Je pense que si l'homme n'arrive pas à créer le bonheur dans sa vie personnelle intérieure, il est incapable de le créer pour les autres. La meilleure chose que l'on puisse faire pour les autres est d'être heureux soi-même !
Je préfère nettement les femmes aux hommes. Je me sens de leur sensibilité, je m'efforce de faire fleurir les mêmes valeurs qu'elles
Je pense que réussir sa vie, c'est réussir l'amour. Toutes les autres formes de "réussite", sont des ersatz qui ne "comblent "pas
Je suis né un 1er Novembre, suis donc Scorpion, Ascendant Gemeaux, Milieu du Ciel en Verseau, Mercure en Scorpion comme le Soleil, Mars et Jupiter en Capricorne, Saturne en Poissons, Uranus en Taureau, Neptune en Vierge, Pluton en Lion, Vénus en Balance, ainsi que la Lune, j'ai mes Noeuds lunaires ( sens de ma vie, mon destin ici bas ) et Lilith (la lune noire) en Sagittaire.
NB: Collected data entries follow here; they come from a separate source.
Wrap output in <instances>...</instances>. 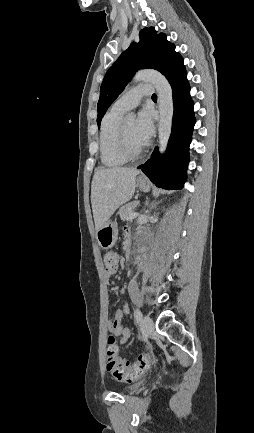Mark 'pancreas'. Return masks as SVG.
Instances as JSON below:
<instances>
[{
	"instance_id": "1",
	"label": "pancreas",
	"mask_w": 254,
	"mask_h": 433,
	"mask_svg": "<svg viewBox=\"0 0 254 433\" xmlns=\"http://www.w3.org/2000/svg\"><path fill=\"white\" fill-rule=\"evenodd\" d=\"M139 204L138 201L130 202L122 206L119 210L121 220H130L129 216L133 213V209Z\"/></svg>"
}]
</instances>
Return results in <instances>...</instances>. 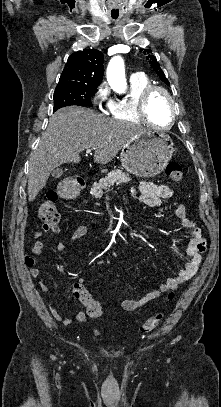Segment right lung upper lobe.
<instances>
[{"instance_id": "obj_1", "label": "right lung upper lobe", "mask_w": 221, "mask_h": 407, "mask_svg": "<svg viewBox=\"0 0 221 407\" xmlns=\"http://www.w3.org/2000/svg\"><path fill=\"white\" fill-rule=\"evenodd\" d=\"M103 61L102 52L94 49H84L71 54L56 88L65 86H99L104 74Z\"/></svg>"}]
</instances>
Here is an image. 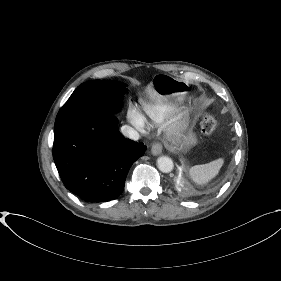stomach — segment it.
I'll list each match as a JSON object with an SVG mask.
<instances>
[{
  "label": "stomach",
  "mask_w": 281,
  "mask_h": 281,
  "mask_svg": "<svg viewBox=\"0 0 281 281\" xmlns=\"http://www.w3.org/2000/svg\"><path fill=\"white\" fill-rule=\"evenodd\" d=\"M156 94L165 101L180 99L188 94V84L181 79L167 74H157L151 83ZM197 142L193 132L189 131L180 142V148L184 149L195 145Z\"/></svg>",
  "instance_id": "1"
}]
</instances>
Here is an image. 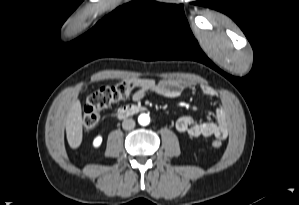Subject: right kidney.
Segmentation results:
<instances>
[{"label":"right kidney","mask_w":299,"mask_h":205,"mask_svg":"<svg viewBox=\"0 0 299 205\" xmlns=\"http://www.w3.org/2000/svg\"><path fill=\"white\" fill-rule=\"evenodd\" d=\"M102 143V136L101 135H98L97 137L94 138L93 140V146L95 148H98Z\"/></svg>","instance_id":"1"}]
</instances>
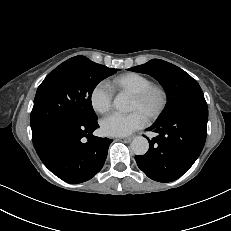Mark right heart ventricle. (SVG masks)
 Listing matches in <instances>:
<instances>
[{
    "label": "right heart ventricle",
    "instance_id": "e07e8e85",
    "mask_svg": "<svg viewBox=\"0 0 231 231\" xmlns=\"http://www.w3.org/2000/svg\"><path fill=\"white\" fill-rule=\"evenodd\" d=\"M151 82L146 75L137 72H127L114 77L108 86L112 91L133 94L148 86Z\"/></svg>",
    "mask_w": 231,
    "mask_h": 231
}]
</instances>
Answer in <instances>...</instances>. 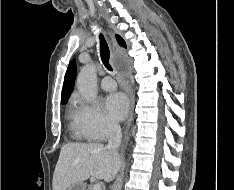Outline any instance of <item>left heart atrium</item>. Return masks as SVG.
<instances>
[{
  "mask_svg": "<svg viewBox=\"0 0 234 190\" xmlns=\"http://www.w3.org/2000/svg\"><path fill=\"white\" fill-rule=\"evenodd\" d=\"M105 108L110 118L120 121L127 114L129 109V101L123 93L115 92L106 98Z\"/></svg>",
  "mask_w": 234,
  "mask_h": 190,
  "instance_id": "obj_1",
  "label": "left heart atrium"
}]
</instances>
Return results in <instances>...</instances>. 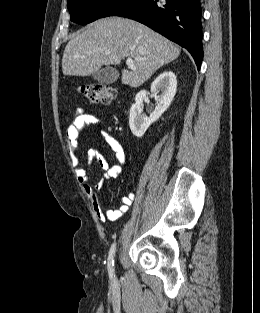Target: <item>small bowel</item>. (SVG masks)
<instances>
[{"label": "small bowel", "instance_id": "c3829d8e", "mask_svg": "<svg viewBox=\"0 0 260 313\" xmlns=\"http://www.w3.org/2000/svg\"><path fill=\"white\" fill-rule=\"evenodd\" d=\"M90 126H103V121L95 115L86 113L83 108H77L72 113L71 123L65 130L64 140L70 155L72 166L75 170V175L91 202L95 215L101 222L106 223L115 221L126 213L135 198V194L129 193L123 196L121 198V204L116 209L102 207L97 194L98 190L101 188V183L92 185L89 182L87 170L82 165L78 155V136L84 128ZM101 135L114 152L118 163L110 165L102 156L94 151L88 153V158L98 159L100 166L104 170L103 179H116L122 174L126 163L125 148L123 144L113 137L106 129L102 128Z\"/></svg>", "mask_w": 260, "mask_h": 313}]
</instances>
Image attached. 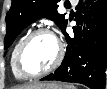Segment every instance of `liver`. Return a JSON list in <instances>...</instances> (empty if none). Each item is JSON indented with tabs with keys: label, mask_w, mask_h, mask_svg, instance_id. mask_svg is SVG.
<instances>
[{
	"label": "liver",
	"mask_w": 107,
	"mask_h": 89,
	"mask_svg": "<svg viewBox=\"0 0 107 89\" xmlns=\"http://www.w3.org/2000/svg\"><path fill=\"white\" fill-rule=\"evenodd\" d=\"M45 85H47V84H45V83L29 84V85L21 86L18 89H32V88L37 87V86L44 87Z\"/></svg>",
	"instance_id": "obj_1"
}]
</instances>
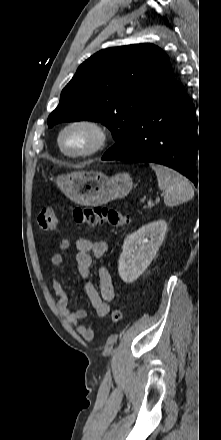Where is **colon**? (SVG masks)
<instances>
[{
	"label": "colon",
	"instance_id": "1",
	"mask_svg": "<svg viewBox=\"0 0 221 440\" xmlns=\"http://www.w3.org/2000/svg\"><path fill=\"white\" fill-rule=\"evenodd\" d=\"M75 222L85 227H97L102 224L121 227L129 224L130 217L118 210L106 207H76L72 211ZM38 223L44 231H54L57 219L53 207L45 206L38 215ZM123 314L118 308L114 309L111 319L114 324L122 321Z\"/></svg>",
	"mask_w": 221,
	"mask_h": 440
}]
</instances>
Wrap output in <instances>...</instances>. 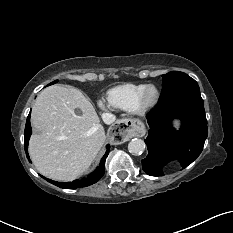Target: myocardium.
I'll return each mask as SVG.
<instances>
[{"instance_id":"1","label":"myocardium","mask_w":233,"mask_h":233,"mask_svg":"<svg viewBox=\"0 0 233 233\" xmlns=\"http://www.w3.org/2000/svg\"><path fill=\"white\" fill-rule=\"evenodd\" d=\"M149 89H153L155 92V96L151 101L146 100V92ZM159 97H160V92L158 88L153 84H146L137 97L134 111L138 114H143L147 112L157 104Z\"/></svg>"}]
</instances>
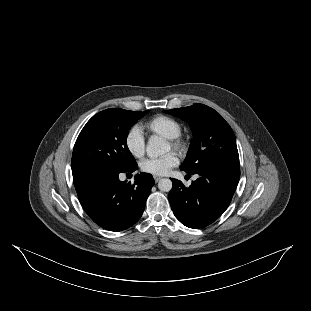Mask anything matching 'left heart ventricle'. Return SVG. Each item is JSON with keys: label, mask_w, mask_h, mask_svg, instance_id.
Returning a JSON list of instances; mask_svg holds the SVG:
<instances>
[{"label": "left heart ventricle", "mask_w": 311, "mask_h": 311, "mask_svg": "<svg viewBox=\"0 0 311 311\" xmlns=\"http://www.w3.org/2000/svg\"><path fill=\"white\" fill-rule=\"evenodd\" d=\"M171 148V146L168 144V150Z\"/></svg>", "instance_id": "1"}]
</instances>
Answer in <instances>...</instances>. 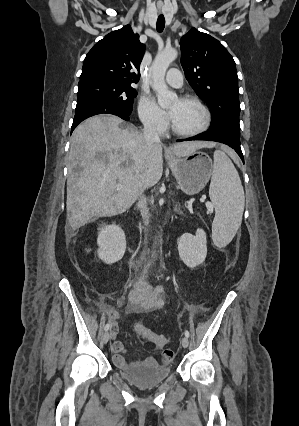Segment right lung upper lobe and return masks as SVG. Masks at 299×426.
<instances>
[{
    "mask_svg": "<svg viewBox=\"0 0 299 426\" xmlns=\"http://www.w3.org/2000/svg\"><path fill=\"white\" fill-rule=\"evenodd\" d=\"M144 50L145 45L130 25L109 33L86 55L78 85L105 82L131 86L137 83Z\"/></svg>",
    "mask_w": 299,
    "mask_h": 426,
    "instance_id": "1",
    "label": "right lung upper lobe"
}]
</instances>
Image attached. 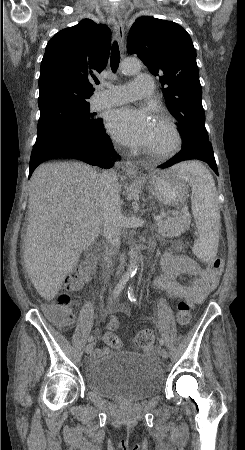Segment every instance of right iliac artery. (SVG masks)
Listing matches in <instances>:
<instances>
[{
    "label": "right iliac artery",
    "mask_w": 245,
    "mask_h": 450,
    "mask_svg": "<svg viewBox=\"0 0 245 450\" xmlns=\"http://www.w3.org/2000/svg\"><path fill=\"white\" fill-rule=\"evenodd\" d=\"M128 280H129V275H124L121 278V280L119 281V283L117 284V286H116V288H115V290L113 292V298H116L121 293V291L125 287V285L128 282ZM92 340H93V336H90L88 338V341L91 342Z\"/></svg>",
    "instance_id": "1"
}]
</instances>
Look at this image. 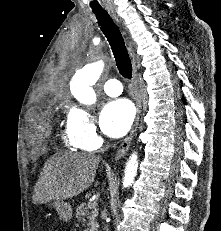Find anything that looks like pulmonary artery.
<instances>
[{
    "instance_id": "1",
    "label": "pulmonary artery",
    "mask_w": 221,
    "mask_h": 231,
    "mask_svg": "<svg viewBox=\"0 0 221 231\" xmlns=\"http://www.w3.org/2000/svg\"><path fill=\"white\" fill-rule=\"evenodd\" d=\"M104 91L108 96L116 97L122 93V85L116 79H110L104 84Z\"/></svg>"
}]
</instances>
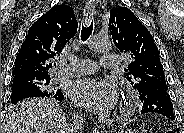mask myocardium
<instances>
[{"label":"myocardium","instance_id":"1","mask_svg":"<svg viewBox=\"0 0 184 133\" xmlns=\"http://www.w3.org/2000/svg\"><path fill=\"white\" fill-rule=\"evenodd\" d=\"M131 109L129 108V106L126 103H123L120 107V114L122 116L126 115L128 112H130Z\"/></svg>","mask_w":184,"mask_h":133}]
</instances>
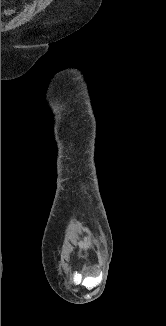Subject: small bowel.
Instances as JSON below:
<instances>
[{
  "mask_svg": "<svg viewBox=\"0 0 166 326\" xmlns=\"http://www.w3.org/2000/svg\"><path fill=\"white\" fill-rule=\"evenodd\" d=\"M15 12V9L13 7L6 8L2 11V15L9 16L12 15Z\"/></svg>",
  "mask_w": 166,
  "mask_h": 326,
  "instance_id": "obj_1",
  "label": "small bowel"
}]
</instances>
Du Scorpion, j'ai l'agressivité, le côté piquant, le côté rebelle. Du Gemeaux, j'ai le goût des langues , de l'écriture, des voyages, et l'incapacité à rentrer dans des hiérarchies ou dans des groupes,
quels qu'ils soient, et à me soumettre à une autorité
Dans mes jeunes années j'ai pratiqué beaucoup de sports: tennis, natation, cyclisme, ping-pong, ski, boxe et karaté. Aujourd'hui toute mon activité physique est concentrée sur les travaux d'entretien de mon territoire. Je suis jardinier 6 mois par an.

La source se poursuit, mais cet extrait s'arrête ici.